Blocking Hugging Face is a big deal.
I do have disagreements though. I think the factor about blocking dataset access is not so significant. Anyone knows how to use VPN these days. Also, regulation seems okay as the for the well-funded guys at least it’s just a matter of paperwork. For small guys it can be a headache, but it takes much funding to build LLMs anyway so there by its very nature will have no small guys. But the point about the language, is what I think a fundamental challenge that can’t be solved. At least the online, written Chinese language is so low-quality compared with English language. What do you think? Really curious
just as it took some passionate researchers and guys in the bay.. there's the equivalent of some passionate researchers and kids that are seeing what's going on and see the huge potential and will create agi as well.. they maybe just not as vocal about it and we may not hear much about as well (though i've seen some work they're doing)

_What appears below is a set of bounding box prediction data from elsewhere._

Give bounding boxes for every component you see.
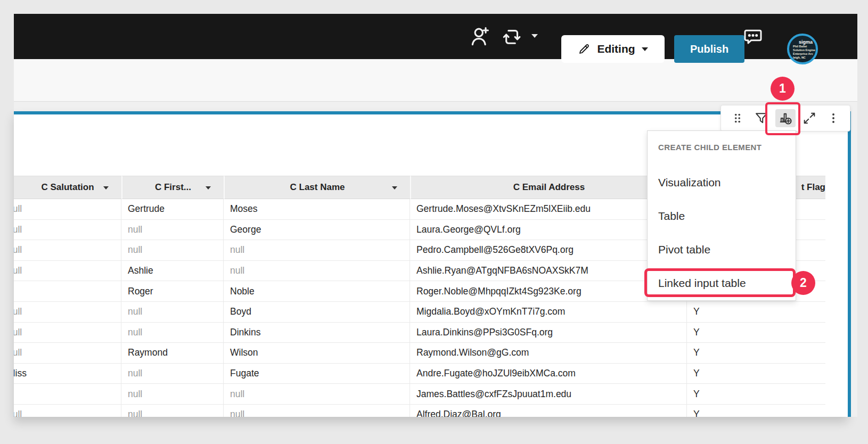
table-cell: Y [687, 302, 825, 323]
avatar-line1: Phil Ballei [793, 45, 816, 48]
refresh-sync-icon[interactable] [498, 23, 525, 50]
annotation-box-1 [765, 102, 800, 135]
table-cell: Laura.George@QVLf.org [410, 220, 687, 241]
menu-header: CREATE CHILD ELEMENT [658, 143, 761, 152]
column-header-3[interactable]: C Last Name [224, 176, 410, 199]
table-cell: null [121, 323, 224, 343]
column-header-label: C Last Name [290, 182, 345, 193]
table-cell: Boyd [224, 302, 410, 323]
table-cell: Y [687, 364, 825, 384]
table-cell: Migdalia.Boyd@xOYmKnT7i7g.com [410, 302, 687, 323]
element-selection-border-top [14, 111, 720, 114]
column-header-1[interactable]: C Salutation [14, 176, 121, 199]
table-cell: Wilson [224, 343, 410, 364]
avatar-line2: Solution Engine [793, 48, 816, 52]
kebab-menu-icon[interactable] [823, 109, 844, 127]
column-sort-caret[interactable] [392, 186, 397, 190]
table-cell: Ashlie [121, 261, 224, 282]
menu-item-visualization[interactable]: Visualization [658, 176, 721, 189]
column-sort-caret[interactable] [206, 186, 211, 190]
avatar-brand: sigma [799, 39, 816, 45]
menu-item-table[interactable]: Table [658, 210, 685, 223]
user-avatar[interactable]: sigma Phil Ballei Solution Engine Enterp… [787, 34, 818, 64]
table-cell: Dinkins [224, 323, 410, 343]
maximize-icon[interactable] [799, 109, 820, 127]
annotation-badge-1: 1 [771, 77, 795, 101]
table-cell: null [224, 240, 410, 261]
table-cell: Noble [224, 281, 410, 302]
table-cell: null [14, 302, 121, 323]
table-cell: null [14, 405, 121, 417]
table-cell: Y [687, 384, 825, 405]
table-cell: null [224, 261, 410, 282]
table-cell: null [14, 343, 121, 364]
table-cell: null [14, 220, 121, 241]
table-cell: Y [687, 343, 825, 364]
drag-handle-icon[interactable] [727, 109, 748, 127]
table-cell: George [224, 220, 410, 241]
table-cell: Fugate [224, 364, 410, 384]
editing-mode-button[interactable]: Editing [561, 35, 665, 63]
column-header-2[interactable]: C First... [121, 176, 224, 199]
page-toolbar-strip [14, 59, 857, 101]
table-cell: null [121, 405, 224, 417]
column-header-label: C Salutation [41, 182, 94, 193]
table-cell: Roger [121, 281, 224, 302]
right-gutter [851, 111, 857, 417]
table-cell: null [14, 199, 121, 220]
menu-item-pivot-table[interactable]: Pivot table [658, 243, 710, 256]
table-cell: Andre.Fugate@hoJZUl9eibXMCa.com [410, 364, 687, 384]
element-selection-border-right [848, 111, 851, 417]
table-cell: James.Battles@cxfFZsJpuuat1m.edu [410, 384, 687, 405]
table-cell: null [224, 405, 410, 417]
comment-bubble-icon[interactable] [740, 23, 766, 50]
column-header-label: C First... [155, 182, 191, 193]
editing-label: Editing [597, 43, 635, 55]
table-cell: null [14, 261, 121, 282]
table-cell [14, 281, 121, 302]
invite-user-icon[interactable] [466, 22, 493, 50]
table-cell: Alfred.Diaz@Bal.org [410, 405, 687, 417]
column-header-4[interactable]: C Email Address [410, 176, 687, 199]
table-cell: null [121, 384, 224, 405]
table-cell: Gertrude.Moses@XtvSKnEZm5lXEiib.edu [410, 199, 687, 220]
sync-dropdown-caret[interactable] [531, 34, 538, 38]
table-cell: Y [687, 323, 825, 343]
avatar-line4: leigh, NC [793, 56, 816, 60]
column-header-label: C Email Address [513, 182, 585, 193]
table-cell: Pedro.Campbell@526Ge8tXV6Pq.org [410, 240, 687, 261]
table-cell: null [14, 323, 121, 343]
table-cell: Raymond.Wilson@gG.com [410, 343, 687, 364]
table-cell: null [224, 384, 410, 405]
table-cell: Y [687, 405, 825, 417]
annotation-badge-2: 2 [791, 271, 815, 295]
table-cell: Moses [224, 199, 410, 220]
table-cell: Gertrude [121, 199, 224, 220]
editing-dropdown-caret [642, 47, 648, 51]
publish-button[interactable]: Publish [674, 35, 744, 63]
pencil-icon [578, 43, 591, 55]
column-sort-caret[interactable] [103, 186, 109, 190]
publish-label: Publish [690, 43, 728, 55]
table-cell: Raymond [121, 343, 224, 364]
table-cell [14, 384, 121, 405]
table-cell: null [14, 240, 121, 261]
annotation-box-2 [644, 268, 796, 297]
table-cell: null [121, 240, 224, 261]
table-cell: null [121, 220, 224, 241]
column-header-label: t Flag [801, 182, 825, 193]
top-app-bar: Editing Publish sigma Phil Ballei Soluti… [14, 14, 857, 59]
table-cell: null [121, 364, 224, 384]
table-cell: Miss [14, 364, 121, 384]
table-cell: Laura.Dinkins@PPsi3G0SFq.org [410, 323, 687, 343]
table-cell: null [121, 302, 224, 323]
avatar-line3: Enterprise Arc [793, 52, 816, 56]
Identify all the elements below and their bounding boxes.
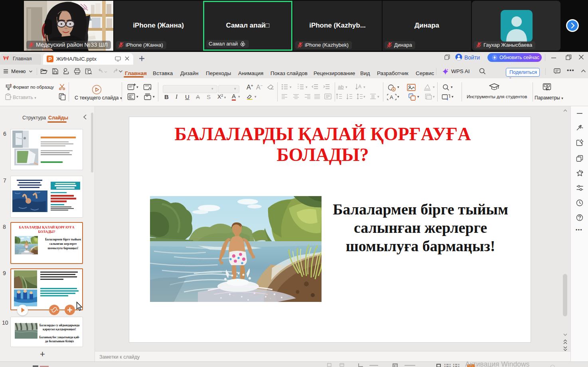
svg-text:Баланың бос уақытында қай-: Баланың бос уақытында қай-: [39, 335, 80, 339]
svg-text:БАЛАЛАРДЫ ҚАЛАЙ ҚОРҒАУҒА: БАЛАЛАРДЫ ҚАЛАЙ ҚОРҒАУҒА: [19, 225, 75, 229]
svg-text:Балаларды су айдындарында: Балаларды су айдындарында: [39, 323, 80, 327]
svg-text:A: A: [390, 94, 393, 100]
svg-text:қараусыз қалдырмаңыз!: қараусыз қалдырмаңыз!: [43, 327, 76, 331]
svg-text:БОЛАДЫ?: БОЛАДЫ?: [38, 230, 55, 234]
svg-text:A: A: [358, 84, 361, 89]
svg-text:Балалармен бірге тыйым: Балалармен бірге тыйым: [45, 238, 81, 241]
svg-text:салынған жерлерге: салынған жерлерге: [49, 242, 77, 246]
svg-text:шомылуға бармаңыз!: шомылуға бармаңыз!: [48, 246, 79, 250]
svg-text:да болатынын біліңіз: да болатынын біліңіз: [45, 339, 74, 343]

Outside China a LLM AI that refuses to go to "the sky is red" is desirable but maybe inside refusing to go to "good government is blue" is a desired result of datasets used for training.
LLMs are supposed to produce useful and usable writing based on what has already been written. The article is excellent showing the difficulty with Chinese training data but otherwise it is not clear to me on what "being ahead" with LLMs would be.
I agree with the assessment. I think at the most fundamental level, it’s because “speaking languages” is not at the core of societal needs and values in China (rather than “deeds”, or getting things done). Good public speakers is very rare and not encouraged. Good writings are also much fewer. Also, another fundamental reason is that Chinese language is sufficiently vague, often intentionally vague, so we don’t need to go to the level of “censorship” to explain the disadvantage. However, for non-language AIs, such as autonomous driving, image recognition, China may still have a chance. LLM is but one path of tech, although it’s really the hype at the moment.
This is an awesome and well articulate article! Well done.